Work order: Search the material for the string "skills", then show every line where it turns up.

Data in this exercise:
------------------------------

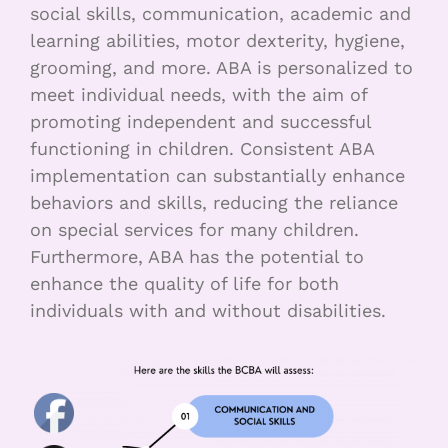
social skills, communication, academic and
learning abilities, motor dexterity, hygiene,
grooming, and more. ABA is personalized to
meet individual needs, with the aim of
promoting independent and successful
functioning in children. Consistent ABA
implementation can substantially enhance
behaviors and skills, reducing the reliance
on special services for many children.
Furthermore, ABA has the potential to
enhance the quality of life for both
individuals with and without disabilities.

------------------------------

Your solution:
social skills, communication, academic and
behaviors and skills, reducing the reliance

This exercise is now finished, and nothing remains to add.